• What is being asked
Look through the material and copy each line holding "defensa".

(Records Opens)

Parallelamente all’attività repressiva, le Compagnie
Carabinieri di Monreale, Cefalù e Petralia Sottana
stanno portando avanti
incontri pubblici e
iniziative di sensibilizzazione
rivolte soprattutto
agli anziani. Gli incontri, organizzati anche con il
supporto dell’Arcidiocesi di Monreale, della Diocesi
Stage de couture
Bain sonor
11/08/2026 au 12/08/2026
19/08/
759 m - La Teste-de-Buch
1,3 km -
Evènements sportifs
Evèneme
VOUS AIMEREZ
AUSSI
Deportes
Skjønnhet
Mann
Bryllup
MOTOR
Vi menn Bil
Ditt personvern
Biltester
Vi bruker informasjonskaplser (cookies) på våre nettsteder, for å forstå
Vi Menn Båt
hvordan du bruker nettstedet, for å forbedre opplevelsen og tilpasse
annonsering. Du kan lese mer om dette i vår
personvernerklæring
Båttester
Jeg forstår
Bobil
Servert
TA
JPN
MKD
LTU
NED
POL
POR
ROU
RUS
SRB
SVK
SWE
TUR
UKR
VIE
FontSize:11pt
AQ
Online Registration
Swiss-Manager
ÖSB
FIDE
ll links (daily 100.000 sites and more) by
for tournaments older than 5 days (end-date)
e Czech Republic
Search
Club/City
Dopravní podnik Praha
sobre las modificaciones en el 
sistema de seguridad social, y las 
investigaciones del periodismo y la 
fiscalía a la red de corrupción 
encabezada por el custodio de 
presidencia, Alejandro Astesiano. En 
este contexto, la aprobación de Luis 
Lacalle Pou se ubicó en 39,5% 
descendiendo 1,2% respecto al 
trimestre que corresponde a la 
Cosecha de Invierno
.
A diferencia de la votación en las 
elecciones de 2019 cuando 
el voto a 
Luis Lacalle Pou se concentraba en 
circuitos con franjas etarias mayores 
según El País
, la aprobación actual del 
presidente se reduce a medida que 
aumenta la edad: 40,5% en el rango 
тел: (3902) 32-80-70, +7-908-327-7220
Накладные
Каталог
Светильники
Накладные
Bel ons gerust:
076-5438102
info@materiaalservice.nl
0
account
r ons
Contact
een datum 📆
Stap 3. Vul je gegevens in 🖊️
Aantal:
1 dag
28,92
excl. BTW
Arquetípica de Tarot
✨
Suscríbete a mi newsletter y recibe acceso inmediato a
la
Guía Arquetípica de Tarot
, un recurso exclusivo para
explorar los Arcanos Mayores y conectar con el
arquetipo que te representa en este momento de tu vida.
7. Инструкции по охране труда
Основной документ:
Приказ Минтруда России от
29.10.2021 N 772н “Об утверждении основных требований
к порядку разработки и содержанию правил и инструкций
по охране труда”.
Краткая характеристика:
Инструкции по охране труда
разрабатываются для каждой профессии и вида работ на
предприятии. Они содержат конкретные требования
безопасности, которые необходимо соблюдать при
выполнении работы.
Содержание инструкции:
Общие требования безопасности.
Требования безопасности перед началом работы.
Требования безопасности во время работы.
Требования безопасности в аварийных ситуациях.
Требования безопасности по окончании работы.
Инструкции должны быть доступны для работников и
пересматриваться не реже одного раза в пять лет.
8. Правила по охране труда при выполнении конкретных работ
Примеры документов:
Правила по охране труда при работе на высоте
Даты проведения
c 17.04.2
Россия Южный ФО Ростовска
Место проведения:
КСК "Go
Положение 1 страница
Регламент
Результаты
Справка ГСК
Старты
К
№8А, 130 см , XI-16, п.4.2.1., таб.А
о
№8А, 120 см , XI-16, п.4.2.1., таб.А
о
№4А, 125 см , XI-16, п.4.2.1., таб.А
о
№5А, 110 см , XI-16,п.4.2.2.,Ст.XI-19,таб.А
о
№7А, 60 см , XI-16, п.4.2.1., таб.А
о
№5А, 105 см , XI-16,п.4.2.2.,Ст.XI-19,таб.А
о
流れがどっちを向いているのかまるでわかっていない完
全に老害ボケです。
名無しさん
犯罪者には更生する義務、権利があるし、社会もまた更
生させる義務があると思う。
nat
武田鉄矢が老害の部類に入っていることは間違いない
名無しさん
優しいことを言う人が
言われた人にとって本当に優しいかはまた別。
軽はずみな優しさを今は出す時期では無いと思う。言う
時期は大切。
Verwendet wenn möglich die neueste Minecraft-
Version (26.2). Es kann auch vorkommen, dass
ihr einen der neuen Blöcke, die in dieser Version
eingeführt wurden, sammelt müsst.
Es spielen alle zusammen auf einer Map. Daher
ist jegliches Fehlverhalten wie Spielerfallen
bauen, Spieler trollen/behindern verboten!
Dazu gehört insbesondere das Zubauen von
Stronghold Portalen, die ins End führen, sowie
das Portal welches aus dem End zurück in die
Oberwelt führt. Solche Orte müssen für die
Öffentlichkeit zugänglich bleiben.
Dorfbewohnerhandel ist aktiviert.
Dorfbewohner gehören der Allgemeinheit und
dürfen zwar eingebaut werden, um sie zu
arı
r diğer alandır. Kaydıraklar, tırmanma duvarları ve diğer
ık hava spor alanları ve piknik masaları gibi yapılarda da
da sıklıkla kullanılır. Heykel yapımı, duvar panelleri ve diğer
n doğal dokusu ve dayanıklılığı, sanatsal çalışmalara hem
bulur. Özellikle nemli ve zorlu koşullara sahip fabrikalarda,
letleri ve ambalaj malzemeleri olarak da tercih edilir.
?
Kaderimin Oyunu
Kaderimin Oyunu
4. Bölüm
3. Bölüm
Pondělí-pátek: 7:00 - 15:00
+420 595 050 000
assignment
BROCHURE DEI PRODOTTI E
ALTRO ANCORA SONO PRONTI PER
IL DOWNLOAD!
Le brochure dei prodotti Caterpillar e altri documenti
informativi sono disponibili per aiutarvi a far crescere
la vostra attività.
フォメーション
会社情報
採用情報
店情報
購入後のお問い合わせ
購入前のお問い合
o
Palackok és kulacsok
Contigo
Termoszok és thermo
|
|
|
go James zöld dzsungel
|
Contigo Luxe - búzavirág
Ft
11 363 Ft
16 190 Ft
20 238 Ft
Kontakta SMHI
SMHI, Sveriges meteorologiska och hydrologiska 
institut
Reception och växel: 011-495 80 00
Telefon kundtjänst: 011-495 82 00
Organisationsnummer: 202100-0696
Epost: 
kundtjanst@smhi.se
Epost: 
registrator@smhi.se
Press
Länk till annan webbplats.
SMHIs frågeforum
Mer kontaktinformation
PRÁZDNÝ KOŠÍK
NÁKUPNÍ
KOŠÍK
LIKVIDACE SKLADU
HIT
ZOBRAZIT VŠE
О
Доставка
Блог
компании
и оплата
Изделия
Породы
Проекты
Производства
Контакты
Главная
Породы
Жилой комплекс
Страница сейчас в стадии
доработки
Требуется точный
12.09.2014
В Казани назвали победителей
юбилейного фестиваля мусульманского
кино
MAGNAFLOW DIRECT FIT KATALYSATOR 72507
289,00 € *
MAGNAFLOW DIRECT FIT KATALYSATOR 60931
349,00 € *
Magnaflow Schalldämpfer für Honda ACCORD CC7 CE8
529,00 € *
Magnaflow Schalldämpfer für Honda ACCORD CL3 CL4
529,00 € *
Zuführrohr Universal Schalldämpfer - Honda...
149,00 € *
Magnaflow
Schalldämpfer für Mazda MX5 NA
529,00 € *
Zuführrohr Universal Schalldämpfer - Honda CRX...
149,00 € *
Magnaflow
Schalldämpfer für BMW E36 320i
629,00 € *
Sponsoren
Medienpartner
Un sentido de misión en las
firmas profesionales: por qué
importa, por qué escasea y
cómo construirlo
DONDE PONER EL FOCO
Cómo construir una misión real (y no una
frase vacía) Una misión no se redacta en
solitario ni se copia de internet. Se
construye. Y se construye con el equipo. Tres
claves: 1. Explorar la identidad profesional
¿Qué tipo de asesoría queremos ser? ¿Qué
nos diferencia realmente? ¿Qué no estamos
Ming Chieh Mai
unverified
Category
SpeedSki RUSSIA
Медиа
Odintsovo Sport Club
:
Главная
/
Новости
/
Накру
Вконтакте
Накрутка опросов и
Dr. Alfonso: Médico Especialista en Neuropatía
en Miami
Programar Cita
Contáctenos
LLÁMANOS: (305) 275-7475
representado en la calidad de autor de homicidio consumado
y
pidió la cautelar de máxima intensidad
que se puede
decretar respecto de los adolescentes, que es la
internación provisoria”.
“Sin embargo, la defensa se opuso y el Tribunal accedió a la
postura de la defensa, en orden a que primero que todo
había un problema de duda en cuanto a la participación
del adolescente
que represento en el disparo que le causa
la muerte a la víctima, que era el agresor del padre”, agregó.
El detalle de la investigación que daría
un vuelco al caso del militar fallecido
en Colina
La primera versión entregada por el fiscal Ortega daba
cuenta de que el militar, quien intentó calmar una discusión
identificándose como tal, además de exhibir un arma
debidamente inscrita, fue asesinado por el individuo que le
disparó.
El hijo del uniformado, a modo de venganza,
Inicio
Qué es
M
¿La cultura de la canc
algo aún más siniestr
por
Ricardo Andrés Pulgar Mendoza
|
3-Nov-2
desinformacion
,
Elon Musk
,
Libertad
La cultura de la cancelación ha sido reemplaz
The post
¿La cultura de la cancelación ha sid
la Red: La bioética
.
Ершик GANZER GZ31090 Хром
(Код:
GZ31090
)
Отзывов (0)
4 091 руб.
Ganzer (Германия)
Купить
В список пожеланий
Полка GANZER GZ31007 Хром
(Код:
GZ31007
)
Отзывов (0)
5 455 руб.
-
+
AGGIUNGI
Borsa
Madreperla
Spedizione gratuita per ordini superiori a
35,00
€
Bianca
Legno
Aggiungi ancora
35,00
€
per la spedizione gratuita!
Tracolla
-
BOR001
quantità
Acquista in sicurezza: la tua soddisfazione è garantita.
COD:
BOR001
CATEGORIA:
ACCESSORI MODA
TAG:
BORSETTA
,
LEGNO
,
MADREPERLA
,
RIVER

(Records Closes)

• Expected answer
“Sin embargo, la defensa se opuso y el Tribunal accedió a la
postura de la defensa, en orden a que primero que todo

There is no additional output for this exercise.